Data under study Start Marker

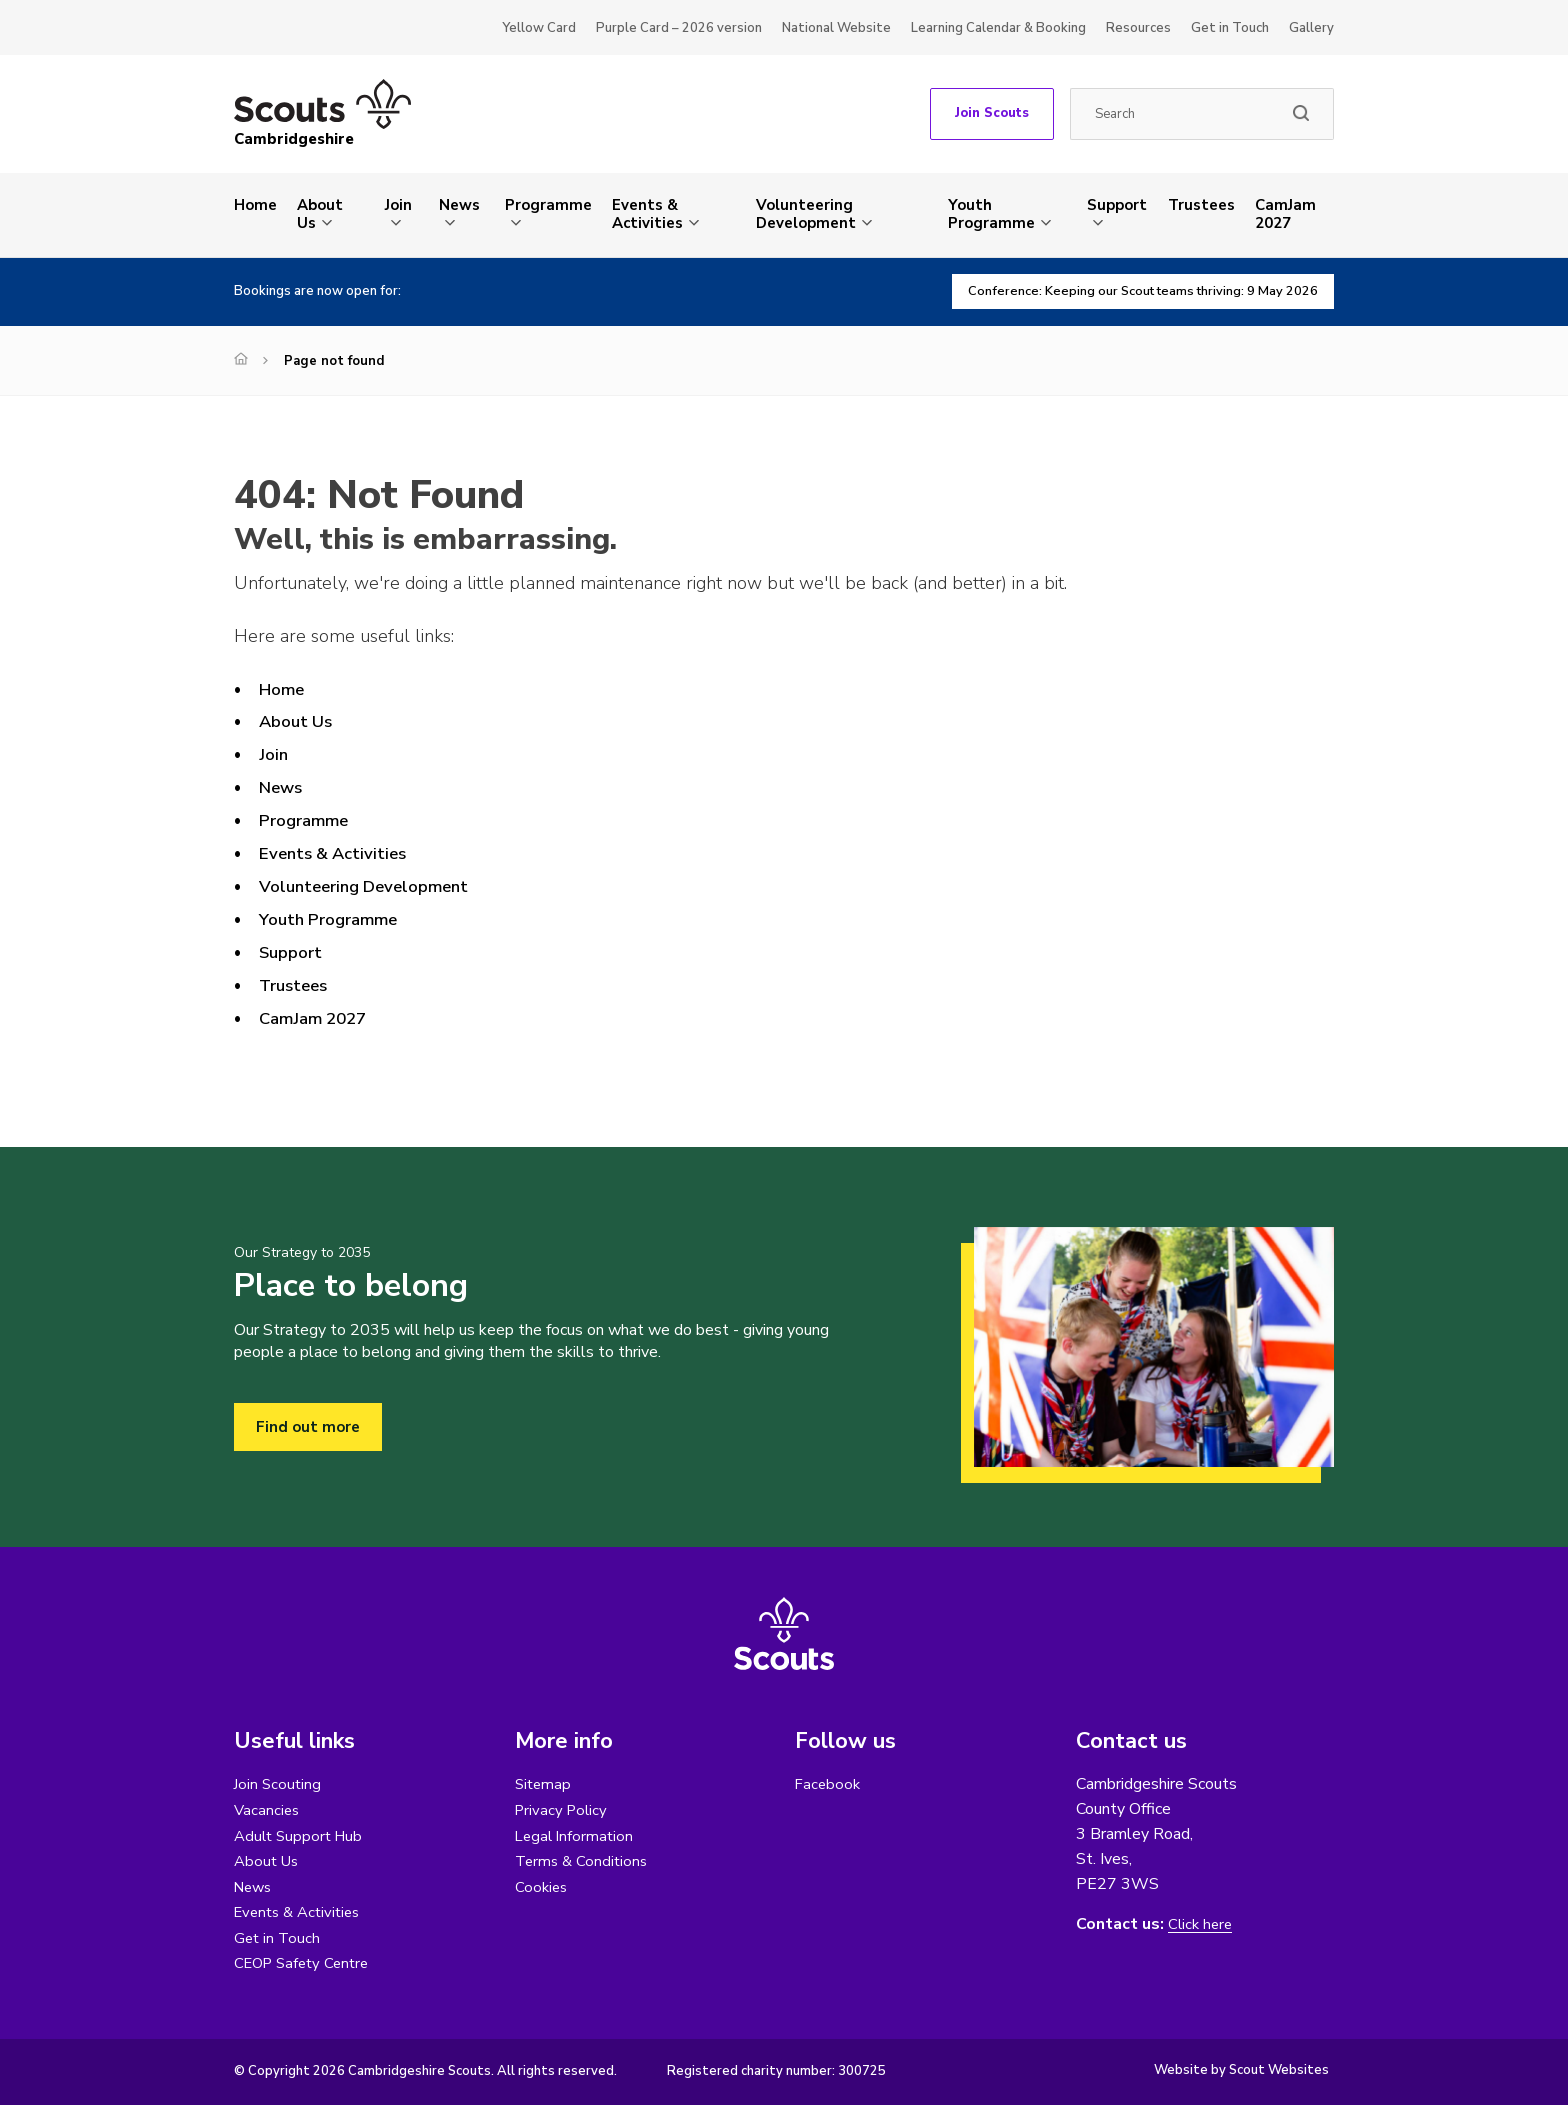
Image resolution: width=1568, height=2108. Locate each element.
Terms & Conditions (584, 1862)
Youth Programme (991, 214)
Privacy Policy (563, 1810)
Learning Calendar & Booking (998, 28)
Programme (548, 205)
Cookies (542, 1888)
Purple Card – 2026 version (679, 28)
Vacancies (268, 1810)
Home (255, 205)
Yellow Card (539, 28)
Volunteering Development (806, 214)
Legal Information (576, 1836)
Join (398, 205)
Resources (1138, 28)
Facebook (829, 1784)
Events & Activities (647, 214)
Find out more (309, 1427)
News (459, 205)
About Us (320, 214)
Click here (1202, 1924)
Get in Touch (1230, 28)
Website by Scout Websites (1241, 2073)
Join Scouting (279, 1784)
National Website (836, 28)
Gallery (1311, 28)
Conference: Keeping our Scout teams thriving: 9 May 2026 (1128, 291)
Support (1117, 205)
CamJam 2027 (1285, 214)
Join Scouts (992, 113)
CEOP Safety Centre (306, 1966)
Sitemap (544, 1784)
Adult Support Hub (301, 1836)
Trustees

Data under study End Marker

▶ _What to produce_:
Check every line of the records, and copy the ones that hold the word "Website".

▶ _Result_:
Website by Scout Websites (1241, 2073)
National Website (836, 28)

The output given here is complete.